Sorkin's account deals with the frenzied few months starting on 17 March 2008, when Lehman Brothers chief Dick Fuld was summoned back by then treasury secretary Hank Paulson from a trip to India because of the collapse of Bear Stearns. It ends in mid-October of that year, with Paulson finally accepting that he had to "cross the Rubicon" with a bailout for the banks.
Sorkin does offer some genuinely telling detail. Fuld, the self-centred, foul-mouthed, but deeply loyal man who took Lehman to its destruction, is summed up in one anecdote: while hiking with the asthmatic son of a colleague, the boy panicked and was being guided to safety by his father and Fuld. The party met another walker who looked at the 10-year-old boy and commented: "My, aren't we wheezy today." Fuld turned on him and shouted: "Eat shit and die! Eat shit and die!"
From a UK perspective, there are fascinating insights into less-than-flattering US views of us. John Varley, the intelligent and decent boss of Barclays, is dismissed by Paulson as a "waffler" and a "weak man". Paulson declared the British had "grin-fucked us" after the chancellor and the Financial Services Authority declined to allow Barclays to take over Lehmans on the grounds it was too risky – meaning we did the dirty on the Americans while smiling to their faces (I had to look it up). Bob Diamond, the American investment banking supremo at Barclays, is equally disparaging about his adopted home, where he can claim his bonuses with non-dom tax privilege: he BlackBerried his friend Bob Steel to moan about "little England".

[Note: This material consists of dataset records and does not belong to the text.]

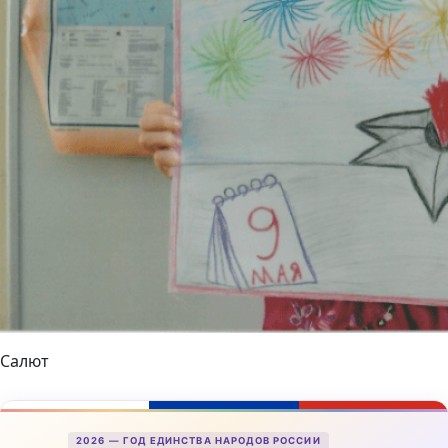
Салют
2026 — ГОД ЕДИНСТВА НАРОДОВ РОССИИ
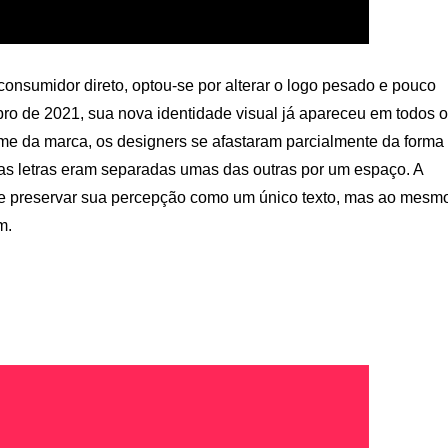
 consumidor direto, optou-se por alterar o logo pesado e pouco
ro de 2021, sua nova identidade visual já apareceu em todos 
me da marca, os designers se afastaram parcialmente da forma
s as letras eram separadas umas das outras por um espaço. A
im de preservar sua percepção como um único texto, mas ao mesm
m.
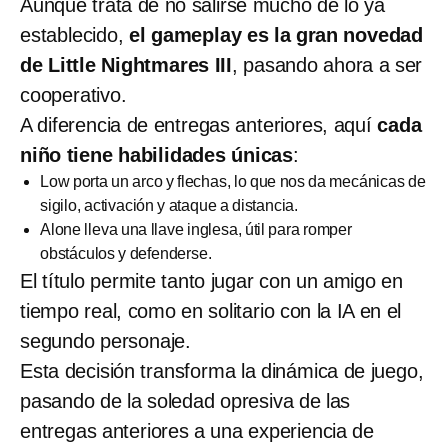
Aunque trata de no salirse mucho de lo ya
establecido,
el gameplay es la gran novedad
de Little Nightmares III
, pasando ahora a ser
cooperativo.
A diferencia de entregas anteriores, aquí
cada
niño tiene habilidades únicas
:
Low porta un arco y flechas, lo que nos da mecánicas de
sigilo, activación y ataque a distancia.
Alone lleva una llave inglesa, útil para romper
obstáculos y defenderse.
El título permite tanto jugar con un amigo en
tiempo real, como en solitario con la IA en el
segundo personaje.
Esta decisión transforma la dinámica de juego,
pasando de la soledad opresiva de las
entregas anteriores a una experiencia de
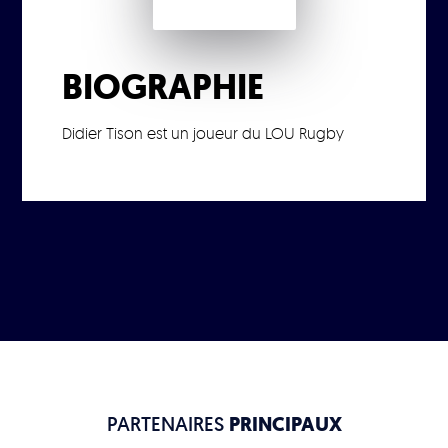
BIOGRAPHIE
Didier Tison est un joueur du LOU Rugby
PARTENAIRES
PRINCIPAUX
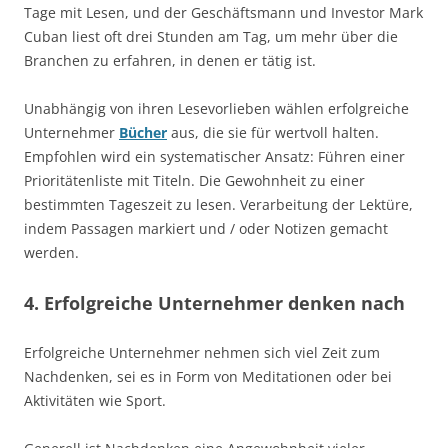
Tage mit Lesen, und der Geschäftsmann und Investor Mark
Cuban liest oft drei Stunden am Tag, um mehr über die
Branchen zu erfahren, in denen er tätig ist.
Unabhängig von ihren Lesevorlieben wählen erfolgreiche
Unternehmer
Bücher
aus, die sie für wertvoll halten.
Empfohlen wird ein systematischer Ansatz: Führen einer
Prioritätenliste mit Titeln. Die Gewohnheit zu einer
bestimmten Tageszeit zu lesen. Verarbeitung der Lektüre,
indem Passagen markiert und / oder Notizen gemacht
werden.
4. Erfolgreiche Unternehmer denken nach
Erfolgreiche Unternehmer nehmen sich viel Zeit zum
Nachdenken, sei es in Form von Meditationen oder bei
Aktivitäten wie Sport.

A clue to the difficulty politicians had in dealing with the crisis is in the very small gene pool shared by the two worlds. Dubya's brother Jeb worked as an adviser to Lehmans' private-equity arm and his second cousin George H Walker IV was on the executive committee. Hank Paulson's brother Richard also worked for the firm; as a former employee of Goldman Sachs, Paulson was tied up in knots over his subsequent dealings with his former employer. And what is not in the book is as striking as what is: in these pages, we do not meet so much as a single sub-prime borrower facing foreclosure.
So is Too Big to Fail the best book about the crisis? For my money, Fool's Goldby Gillian Tett is a more sophisticated read; from a UK perspective, Alex Brummer's The Crunch is more engaging; and Graham Turner's No Way to Run an Economy is more provocative. But it's unfair to expect any one book to serve such a huge, multilayered subject and Sorkin has provided an entertaining addition to the crunch-lit genre. Its final message is a worrying one. Unlike the dinosaurs on the cover, the Wall Street raptors are far from extinct, despite their greed and folly; those who remain are doing better than ever. "Perhaps most disturbing of all, ego is still very much a central part of the Wall Street machine," Sorkin says, noting that the survivors have been left with a genuine sense of invulnerability. Jurassic Park may be less populous, but how long before the sequel?